Katrina had destroyed my city in August of 2005. Afterward, she huffed away like a diva without a backward glance. Her coming and going from the city I loved had proved more dramatic than my own.
I paid the cabbie for the wild ride and then stood on the sidewalk in front of the entrance to the mausoleum. My hands shook when I slipped the strap of my purse over my shoulder. My knees wobbled, but I remained upright. My heart thudded like a bass drum in a second line parade.
Thudding so hard it cut off my breath. Paralyzed, I stood in the merciless Louisiana sun.
Humidity clung to my skin like olive oil on a sweet potato before roasting in the oven. My reflection in the mausoleum’s glass doors showed a tidy dress, tidy shoes, tidy hair.
Outside, calmness.
Inside, untidy screams.
I swallowed back a ball of fear, took a first unsteady step, then another. Plodding, I entered the building and nodded to the guard at the reception desk.
“Need help finding a loved one?” He scrutinized me as though he recognized me.
“No, thank you.”
“Sign in here.” He rose and pointed to an open guest book.
I wrote Jane and started to write Maucele beside it to prove I had every right to be there but changed my mind and scribbled Landry instead.
My father had told me where to find Mark. I searched for the correct aisle. My leather flats shruffed against the hard marble floors. Mausoleums reminded me of morgues I’d seen on TV, not burial grounds. A collection of people who were dead—they couldn’t hear if I made noise. But I continued on my tiptoes just in case.

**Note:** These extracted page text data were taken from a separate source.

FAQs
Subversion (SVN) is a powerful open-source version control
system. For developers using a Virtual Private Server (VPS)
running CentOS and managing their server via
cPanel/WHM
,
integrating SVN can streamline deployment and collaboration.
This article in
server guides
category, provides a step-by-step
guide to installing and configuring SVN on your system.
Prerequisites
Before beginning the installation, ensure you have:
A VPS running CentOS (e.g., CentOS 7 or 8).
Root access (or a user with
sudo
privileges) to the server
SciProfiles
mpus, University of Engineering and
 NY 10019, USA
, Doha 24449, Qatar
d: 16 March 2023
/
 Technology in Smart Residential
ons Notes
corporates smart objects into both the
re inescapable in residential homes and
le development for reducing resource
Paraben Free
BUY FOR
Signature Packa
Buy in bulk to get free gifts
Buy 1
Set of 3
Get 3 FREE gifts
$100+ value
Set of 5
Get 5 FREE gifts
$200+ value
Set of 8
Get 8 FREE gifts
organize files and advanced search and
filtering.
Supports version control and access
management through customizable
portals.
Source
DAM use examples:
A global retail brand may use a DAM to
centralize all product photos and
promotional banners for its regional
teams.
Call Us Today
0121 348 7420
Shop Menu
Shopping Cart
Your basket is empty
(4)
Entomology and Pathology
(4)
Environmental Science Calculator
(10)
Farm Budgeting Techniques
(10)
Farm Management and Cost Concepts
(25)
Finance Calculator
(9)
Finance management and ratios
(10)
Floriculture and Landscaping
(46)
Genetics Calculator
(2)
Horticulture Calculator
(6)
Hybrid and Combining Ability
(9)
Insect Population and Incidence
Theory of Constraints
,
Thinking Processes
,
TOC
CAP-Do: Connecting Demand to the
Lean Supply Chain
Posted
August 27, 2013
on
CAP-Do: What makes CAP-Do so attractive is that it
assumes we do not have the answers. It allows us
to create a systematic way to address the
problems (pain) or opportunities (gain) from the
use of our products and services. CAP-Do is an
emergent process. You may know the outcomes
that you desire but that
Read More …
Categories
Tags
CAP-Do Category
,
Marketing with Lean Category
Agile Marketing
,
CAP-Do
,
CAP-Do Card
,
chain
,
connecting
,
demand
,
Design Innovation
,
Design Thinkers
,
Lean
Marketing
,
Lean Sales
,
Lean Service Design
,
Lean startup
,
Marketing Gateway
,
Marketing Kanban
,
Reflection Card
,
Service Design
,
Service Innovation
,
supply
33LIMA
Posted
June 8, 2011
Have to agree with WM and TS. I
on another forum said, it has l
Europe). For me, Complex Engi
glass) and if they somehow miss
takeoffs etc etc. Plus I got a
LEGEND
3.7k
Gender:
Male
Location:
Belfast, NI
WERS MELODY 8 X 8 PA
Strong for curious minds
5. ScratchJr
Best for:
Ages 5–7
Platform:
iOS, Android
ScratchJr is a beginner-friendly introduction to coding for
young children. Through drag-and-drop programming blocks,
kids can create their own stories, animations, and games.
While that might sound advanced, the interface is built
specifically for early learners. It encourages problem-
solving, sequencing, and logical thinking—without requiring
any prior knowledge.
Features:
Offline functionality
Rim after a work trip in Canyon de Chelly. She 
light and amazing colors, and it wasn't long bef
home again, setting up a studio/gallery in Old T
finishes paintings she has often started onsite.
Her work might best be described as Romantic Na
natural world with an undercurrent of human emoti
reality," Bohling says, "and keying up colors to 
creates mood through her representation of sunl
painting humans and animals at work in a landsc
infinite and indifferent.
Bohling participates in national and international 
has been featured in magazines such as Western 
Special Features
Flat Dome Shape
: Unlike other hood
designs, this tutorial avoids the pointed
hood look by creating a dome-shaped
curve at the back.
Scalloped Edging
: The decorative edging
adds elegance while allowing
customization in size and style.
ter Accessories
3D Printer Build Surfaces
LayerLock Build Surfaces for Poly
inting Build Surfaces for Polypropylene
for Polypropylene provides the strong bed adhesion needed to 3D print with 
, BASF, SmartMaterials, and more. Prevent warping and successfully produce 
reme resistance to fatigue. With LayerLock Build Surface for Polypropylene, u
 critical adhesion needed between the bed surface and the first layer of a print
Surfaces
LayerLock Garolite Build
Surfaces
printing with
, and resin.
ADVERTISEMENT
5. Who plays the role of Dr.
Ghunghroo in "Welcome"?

Finding the correct hallway, I let go of a raggedy breath and claimed a seat in the middle of a long, cold granite bench, then extracted a week-old envelope from my purse.
Did the words inside hold the truth of what Mark wanted?
Clutching the official message, I fought against the impulse to wad up the paper and throw it at him, the same way I’d thrown heated words the last time before we parted. Then, he’d been alive. Able to fight back. I wanted him to fight now.
Anguish spewed like liquid from a shaken can of Nehi soda. “NOoooo! NOoooo! NOoooo! Dammit, Mark.”
“Miss Landry, are you okay?” The guard’s voice echoed down the wing of the mausoleum along with the sound of footsteps beating a path in my direction. “Ma’am?”
“I apologize. Grief hit me.”
“Excuse me? Who hit you?” He frowned as though I were a naughty child.
“Never mind. I’ll be quiet.” My inner pain fought for further release, but my outer calm took control.
His eyebrows became a unibrow. “I’m going to have to ask you to leave if you are unable to contain yourself.”
“It won’t happen again.” I waved apologetically.
His toe-to-head scan told me he was trying to decide if he had a dangerous mental case and needed backup.